Give the line containing "Fraylescana R5 repite la" again, exactly, along with all later lines of the entries, through the last one.

______________________________

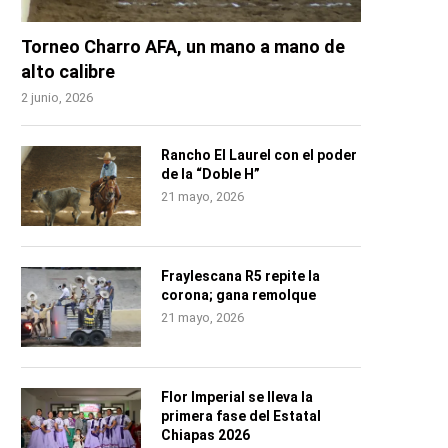
Torneo Charro AFA, un mano a mano de
alto calibre
2 junio, 2026
Rancho El Laurel con el poder
de la “Doble H”
21 mayo, 2026
Fraylescana R5 repite la
corona; gana remolque
21 mayo, 2026
Flor Imperial se lleva la
primera fase del Estatal
Chiapas 2026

______________________________

▶ Result of the exercise:
Fraylescana R5 repite la
corona; gana remolque
21 mayo, 2026
Flor Imperial se lleva la
primera fase del Estatal
Chiapas 2026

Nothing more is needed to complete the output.